Even though the texts are treated in such a way that they embody formidable power individually, the overall organization of the prose helps give depth and multidimensionality to the book’s overarching lines of critique. Most of the pieces in Induced Coma are organized thematically, which helps carry one impression over into another, all the while inverting, reverting, and disorienting the reader’s expectations about the given topic. For instance, “Niquab” begins a thematic series on women and describes the challenges of Egyptian female students who wish to attend exams despite a ban on the veil. When juxtaposed with the next text, “Millions of Women,” an overview of how American divorcees are at risk of becoming “bag ladies” because of financial instability, “Niquab” becomes more than a snapshot of female repression abroad. It becomes a paragon of true subjugation against which the succeeding texts are measured. While neither “Niquab” nor “Millions of Women” overtly denounces Western culture, the series proceeds in that direction. Jaffe follows up with a text that details the “thigh gap mania spreading across social media” (“Thigh Gap”), and then gives readers a farcical European study entitled “Housework,” which posits that “housework alone significantly reduces the risk of both pre- and post-menopausal women getting [breast cancer].” Together these texts provide an ample counterpoint to the struggles of the Egyptian student, revealing through contrast the extent to which hegemonic culture has become enslaved to its superficiality. Hegemony as farce may be the key theme of Induced Coma, but Jaffe’s skillful treatment of his source texts ensures that the political overtones of this theme emerge gradually, obliquely, and with great subtlety over the course of the book.

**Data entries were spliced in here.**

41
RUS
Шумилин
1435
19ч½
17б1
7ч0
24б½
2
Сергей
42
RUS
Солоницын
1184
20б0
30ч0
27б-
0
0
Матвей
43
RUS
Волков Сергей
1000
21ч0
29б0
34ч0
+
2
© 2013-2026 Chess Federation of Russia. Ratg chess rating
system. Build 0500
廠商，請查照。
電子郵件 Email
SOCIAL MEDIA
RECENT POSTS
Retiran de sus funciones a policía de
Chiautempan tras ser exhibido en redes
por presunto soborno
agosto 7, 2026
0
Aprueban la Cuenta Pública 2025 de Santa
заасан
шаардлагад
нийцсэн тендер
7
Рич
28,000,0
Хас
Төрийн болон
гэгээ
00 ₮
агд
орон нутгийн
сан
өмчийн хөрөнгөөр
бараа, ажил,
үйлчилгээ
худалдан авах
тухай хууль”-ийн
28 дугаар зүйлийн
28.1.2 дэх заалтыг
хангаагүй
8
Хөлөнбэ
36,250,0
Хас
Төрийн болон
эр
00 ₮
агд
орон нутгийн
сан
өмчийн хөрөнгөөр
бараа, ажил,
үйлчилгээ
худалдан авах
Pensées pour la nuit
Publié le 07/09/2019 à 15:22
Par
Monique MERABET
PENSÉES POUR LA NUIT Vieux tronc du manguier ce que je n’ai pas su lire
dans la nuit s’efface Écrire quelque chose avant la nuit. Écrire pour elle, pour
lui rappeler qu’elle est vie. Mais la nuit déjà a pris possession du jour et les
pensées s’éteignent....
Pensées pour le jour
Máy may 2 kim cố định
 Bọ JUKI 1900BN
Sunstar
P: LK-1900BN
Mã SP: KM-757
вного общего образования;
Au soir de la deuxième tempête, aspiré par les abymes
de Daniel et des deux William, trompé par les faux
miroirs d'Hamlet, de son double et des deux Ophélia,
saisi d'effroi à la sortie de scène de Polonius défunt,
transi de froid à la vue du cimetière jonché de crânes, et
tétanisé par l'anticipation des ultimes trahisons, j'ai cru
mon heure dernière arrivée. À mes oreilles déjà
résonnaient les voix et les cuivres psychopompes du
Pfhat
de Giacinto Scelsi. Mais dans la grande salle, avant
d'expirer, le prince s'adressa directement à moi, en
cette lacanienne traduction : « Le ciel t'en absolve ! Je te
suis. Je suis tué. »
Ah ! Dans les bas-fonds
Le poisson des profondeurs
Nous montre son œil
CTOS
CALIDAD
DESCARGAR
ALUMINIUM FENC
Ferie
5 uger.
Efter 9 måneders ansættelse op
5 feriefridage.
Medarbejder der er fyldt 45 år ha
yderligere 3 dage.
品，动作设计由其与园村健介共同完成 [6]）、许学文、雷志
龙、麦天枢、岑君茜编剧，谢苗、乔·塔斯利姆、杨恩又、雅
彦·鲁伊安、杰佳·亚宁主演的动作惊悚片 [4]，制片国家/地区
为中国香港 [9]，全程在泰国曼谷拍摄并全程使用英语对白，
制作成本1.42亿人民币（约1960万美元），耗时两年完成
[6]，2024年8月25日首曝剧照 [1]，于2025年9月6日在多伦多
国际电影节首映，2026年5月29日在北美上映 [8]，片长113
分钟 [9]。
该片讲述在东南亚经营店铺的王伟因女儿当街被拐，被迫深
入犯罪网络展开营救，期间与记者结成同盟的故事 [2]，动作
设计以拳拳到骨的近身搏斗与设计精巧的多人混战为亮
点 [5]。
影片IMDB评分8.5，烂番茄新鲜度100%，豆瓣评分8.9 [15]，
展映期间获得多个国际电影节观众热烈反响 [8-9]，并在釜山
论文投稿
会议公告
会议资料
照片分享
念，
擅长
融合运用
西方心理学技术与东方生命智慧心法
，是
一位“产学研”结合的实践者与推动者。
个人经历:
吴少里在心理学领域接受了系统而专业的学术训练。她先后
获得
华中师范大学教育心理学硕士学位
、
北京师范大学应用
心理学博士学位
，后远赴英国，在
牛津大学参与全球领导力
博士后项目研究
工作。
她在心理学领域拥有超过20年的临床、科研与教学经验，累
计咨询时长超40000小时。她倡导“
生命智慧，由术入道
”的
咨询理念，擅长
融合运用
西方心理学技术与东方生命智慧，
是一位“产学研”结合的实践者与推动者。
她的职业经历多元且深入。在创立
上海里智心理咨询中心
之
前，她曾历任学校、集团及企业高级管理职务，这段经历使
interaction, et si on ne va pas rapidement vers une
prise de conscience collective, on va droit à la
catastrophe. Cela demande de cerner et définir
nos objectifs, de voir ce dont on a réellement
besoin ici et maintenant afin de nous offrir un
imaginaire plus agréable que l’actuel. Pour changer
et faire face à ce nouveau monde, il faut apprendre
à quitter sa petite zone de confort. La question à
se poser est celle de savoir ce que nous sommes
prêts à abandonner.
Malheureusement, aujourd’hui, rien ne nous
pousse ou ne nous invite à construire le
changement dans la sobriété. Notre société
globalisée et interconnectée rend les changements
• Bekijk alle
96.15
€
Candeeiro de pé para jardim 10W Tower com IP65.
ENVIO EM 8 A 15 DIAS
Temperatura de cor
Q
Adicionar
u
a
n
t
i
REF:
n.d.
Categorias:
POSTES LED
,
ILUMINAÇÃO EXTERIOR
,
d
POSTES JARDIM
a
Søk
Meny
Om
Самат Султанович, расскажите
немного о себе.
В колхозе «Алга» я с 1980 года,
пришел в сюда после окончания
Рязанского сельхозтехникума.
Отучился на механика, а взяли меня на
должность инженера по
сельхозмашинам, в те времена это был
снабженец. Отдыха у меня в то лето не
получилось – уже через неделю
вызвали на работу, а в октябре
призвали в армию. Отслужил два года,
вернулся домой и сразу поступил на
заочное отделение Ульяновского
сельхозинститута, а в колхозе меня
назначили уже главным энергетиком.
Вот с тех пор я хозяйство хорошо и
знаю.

Induced Coma does not exclusively critique sociopolitical themes. Jaffe also operates in metafictive, fabulist, and allegorical modes. Making a reappearance from Anti-Twitter, several pieces entitled “Things to Do” give the reader access to the various personas of the “writer” behind the writing. “Rockstar ’69,” “Stella,” “Mephisto,” “The Almost-Planet Pluto,” and “Dialogues with Death,” meanwhile, are fine formal and thematic departures that transport the reader towards an otherworldly, Borgesian-inhabited space. In fact, because of his ability to be simultaneously transparent and dreamlike or mystifying, one cannot escape the inclination to place Jaffe alongside Borges—or, in his more “terroristic” criticisms, Foucault. Ultimately, Jaffe’s newest collection upholds his reputation as a master of literary activism, not terrorism: he does not disappoint readers seeking the ideological truths belying a diseased surface culture.